*** Opening RECORDS TO PROCESS ***

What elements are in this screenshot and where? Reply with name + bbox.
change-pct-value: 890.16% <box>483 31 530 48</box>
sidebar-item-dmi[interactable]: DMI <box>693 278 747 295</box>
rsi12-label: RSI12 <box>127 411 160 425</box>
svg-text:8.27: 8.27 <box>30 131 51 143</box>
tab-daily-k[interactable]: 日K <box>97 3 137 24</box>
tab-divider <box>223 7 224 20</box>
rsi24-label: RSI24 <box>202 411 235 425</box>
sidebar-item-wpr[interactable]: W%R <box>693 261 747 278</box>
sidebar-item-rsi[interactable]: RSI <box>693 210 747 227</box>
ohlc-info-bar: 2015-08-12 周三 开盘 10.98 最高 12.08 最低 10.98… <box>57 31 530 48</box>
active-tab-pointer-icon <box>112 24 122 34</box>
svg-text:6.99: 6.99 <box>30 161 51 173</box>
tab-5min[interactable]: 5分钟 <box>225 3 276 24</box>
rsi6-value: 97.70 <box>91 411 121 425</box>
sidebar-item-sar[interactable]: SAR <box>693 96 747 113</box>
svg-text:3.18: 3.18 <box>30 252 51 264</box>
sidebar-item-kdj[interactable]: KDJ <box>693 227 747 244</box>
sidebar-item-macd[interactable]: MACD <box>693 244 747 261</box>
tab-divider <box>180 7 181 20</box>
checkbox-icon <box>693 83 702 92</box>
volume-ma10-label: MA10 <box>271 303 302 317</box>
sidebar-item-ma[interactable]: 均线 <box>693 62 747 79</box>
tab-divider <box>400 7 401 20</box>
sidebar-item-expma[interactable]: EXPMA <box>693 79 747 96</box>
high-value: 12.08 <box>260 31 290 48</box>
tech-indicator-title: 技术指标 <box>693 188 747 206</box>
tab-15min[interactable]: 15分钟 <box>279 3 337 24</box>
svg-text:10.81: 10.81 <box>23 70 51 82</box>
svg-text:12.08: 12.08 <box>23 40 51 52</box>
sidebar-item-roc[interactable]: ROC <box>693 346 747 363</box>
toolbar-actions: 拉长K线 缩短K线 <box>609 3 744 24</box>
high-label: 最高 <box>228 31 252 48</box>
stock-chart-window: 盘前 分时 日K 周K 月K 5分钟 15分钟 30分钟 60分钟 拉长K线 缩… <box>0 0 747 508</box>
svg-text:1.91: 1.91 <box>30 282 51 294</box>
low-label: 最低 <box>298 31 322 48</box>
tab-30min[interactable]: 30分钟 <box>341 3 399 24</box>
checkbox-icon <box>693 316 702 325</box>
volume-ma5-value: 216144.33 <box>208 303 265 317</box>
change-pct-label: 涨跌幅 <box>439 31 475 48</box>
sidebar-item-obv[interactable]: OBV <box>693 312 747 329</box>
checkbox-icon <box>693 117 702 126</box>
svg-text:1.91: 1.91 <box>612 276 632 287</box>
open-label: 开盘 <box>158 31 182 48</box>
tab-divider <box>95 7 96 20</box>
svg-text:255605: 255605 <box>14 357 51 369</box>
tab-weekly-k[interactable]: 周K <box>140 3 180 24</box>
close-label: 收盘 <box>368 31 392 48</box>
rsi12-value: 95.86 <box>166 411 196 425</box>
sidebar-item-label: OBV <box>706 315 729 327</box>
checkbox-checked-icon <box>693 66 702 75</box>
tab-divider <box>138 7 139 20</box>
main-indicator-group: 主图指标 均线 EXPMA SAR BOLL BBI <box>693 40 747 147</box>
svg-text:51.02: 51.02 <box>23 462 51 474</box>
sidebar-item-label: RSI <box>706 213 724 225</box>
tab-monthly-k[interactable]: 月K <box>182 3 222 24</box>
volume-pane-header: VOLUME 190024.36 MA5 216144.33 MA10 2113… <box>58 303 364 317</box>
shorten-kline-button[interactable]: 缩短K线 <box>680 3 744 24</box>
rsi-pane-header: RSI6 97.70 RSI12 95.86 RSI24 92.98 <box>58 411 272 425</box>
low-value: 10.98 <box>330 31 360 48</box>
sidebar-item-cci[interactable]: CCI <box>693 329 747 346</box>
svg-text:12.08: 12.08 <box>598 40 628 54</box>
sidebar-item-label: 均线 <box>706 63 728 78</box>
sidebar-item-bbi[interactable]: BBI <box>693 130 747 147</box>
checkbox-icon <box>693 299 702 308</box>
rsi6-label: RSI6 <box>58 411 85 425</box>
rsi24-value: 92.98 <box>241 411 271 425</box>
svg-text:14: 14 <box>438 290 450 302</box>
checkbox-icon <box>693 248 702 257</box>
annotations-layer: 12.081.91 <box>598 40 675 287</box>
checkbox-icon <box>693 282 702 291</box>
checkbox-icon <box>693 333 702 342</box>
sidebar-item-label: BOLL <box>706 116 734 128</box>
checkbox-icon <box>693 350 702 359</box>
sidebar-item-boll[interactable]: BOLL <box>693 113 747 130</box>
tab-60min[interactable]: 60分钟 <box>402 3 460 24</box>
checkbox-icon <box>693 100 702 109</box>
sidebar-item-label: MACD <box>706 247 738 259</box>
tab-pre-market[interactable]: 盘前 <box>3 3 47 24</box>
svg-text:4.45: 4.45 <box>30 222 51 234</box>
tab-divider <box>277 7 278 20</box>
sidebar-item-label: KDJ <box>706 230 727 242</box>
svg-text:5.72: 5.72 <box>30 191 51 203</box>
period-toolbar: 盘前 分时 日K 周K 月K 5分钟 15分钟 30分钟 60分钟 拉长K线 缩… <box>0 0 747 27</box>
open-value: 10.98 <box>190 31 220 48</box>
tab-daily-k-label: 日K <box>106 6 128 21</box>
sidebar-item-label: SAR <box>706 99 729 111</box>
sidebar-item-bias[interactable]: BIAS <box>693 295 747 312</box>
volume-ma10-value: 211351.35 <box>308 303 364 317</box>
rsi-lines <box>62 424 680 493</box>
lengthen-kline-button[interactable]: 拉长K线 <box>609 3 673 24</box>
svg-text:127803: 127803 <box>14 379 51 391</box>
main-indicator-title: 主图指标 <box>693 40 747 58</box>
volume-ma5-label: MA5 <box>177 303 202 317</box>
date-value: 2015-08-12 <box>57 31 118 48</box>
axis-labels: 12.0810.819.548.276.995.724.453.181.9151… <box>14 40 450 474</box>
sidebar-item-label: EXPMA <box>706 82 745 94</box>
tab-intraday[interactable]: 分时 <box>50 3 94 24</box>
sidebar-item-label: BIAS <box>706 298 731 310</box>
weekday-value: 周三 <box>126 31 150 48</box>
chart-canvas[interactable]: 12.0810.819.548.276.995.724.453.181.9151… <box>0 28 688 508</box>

*** Closing RECORDS TO PROCESS ***

__EXERCISE__: Scan the lines above for the word "MACD". Return each one that has it.

__EXERCISE ANSWER__:
sidebar-item-macd[interactable]: MACD <box>693 244 747 261</box>
sidebar-item-label: MACD <box>706 247 738 259</box>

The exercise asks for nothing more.